Although the 5 day schedule can be inconvenient, the relative lack of acute toxicity still
makes topotecan a good candidate for out-patient chemotherapy in selected patients.
Although the impact of bone marrow suppression can be minimized by the use of cytokines,
these 5 day regimens have required substantial dose reduction.

In view of the bone marrow toxicity seen with topotecan and the poor patient acceptance of a
five day schedule, there has been interest in the development of an effective alternate
treatment regimen using topotecan. Results from preclinical studies suggest that repeated
administration of topotecan is necessary for its activity. A phase I study evaluating the
safety and efficacy of weekly bolus topotecan as a second line agent in relapsed ovarian
cancer resulted in a maximum tolerated dose of 5 mg/m2.

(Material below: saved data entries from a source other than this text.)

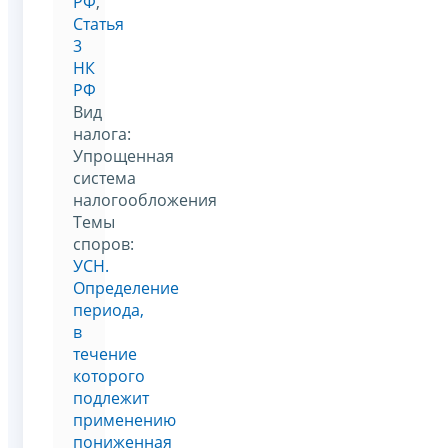
РФ
,
Статья
3
НК
РФ
Вид
налога:
Упрощенная
система
налогообложения
Темы
споров:
УСН.
Определение
периода,
в
течение
которого
подлежит
применению
пониженная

A phase II study in relapsed ovarian cancer supports the use of weekly topotecan at a dose
of 3 - 4.0 mg/m2/week. Toxicities on this weekly regime have included, grade 3 or 4
neutropenia, anemia, thrombocytopenia, fatigue and GI toxicity, each occurred following less
than 1% of treatments.

The combination of topoisomerase-I and topoisomerase-II inhibitors is an attractive strategy
for cancer chemotherapy. A phase II study evaluated the combination of pegylated liposomal
doxorubicin 30mg/m2/week with topotecan 1 mg/m2 IV for 5 consecutive days given every 28
days. Twelve patients with platinum resistant ovarian cancer were treated. Partial
response was observed in three patients and four patients had stable disease of the ten
patients evaluated for response. Toxicities included a higher percentage of bone marrow
toxicity (grade III/IV neutropenia, grade III/IV thrombocytopenia) other toxicities included
alopecia and diarrhea grade II/III. The authors concluded that the combination of topotecan
and pegylated liposomal doxorubicin is active in the treatment of platinum resistant ovarian
cancer. However, myelosuppression required dose reductions in nearly half the patients.

As mentioned earlier, a weekly regimen of topotecan has allowed for more convenient
administration over more prolonged and more complex administration schedules. The current
study will evaluate the tolerability of a weekly intravenous schedule of topotecan in
combination with a standard dose of pegylated liposomal doxorubicin in advanced solid
tumors. Due to the addition of the pegylated liposomal doxorubicin to a weekly schedule of
topotecan, Pharmacokinetics data will also be obtained.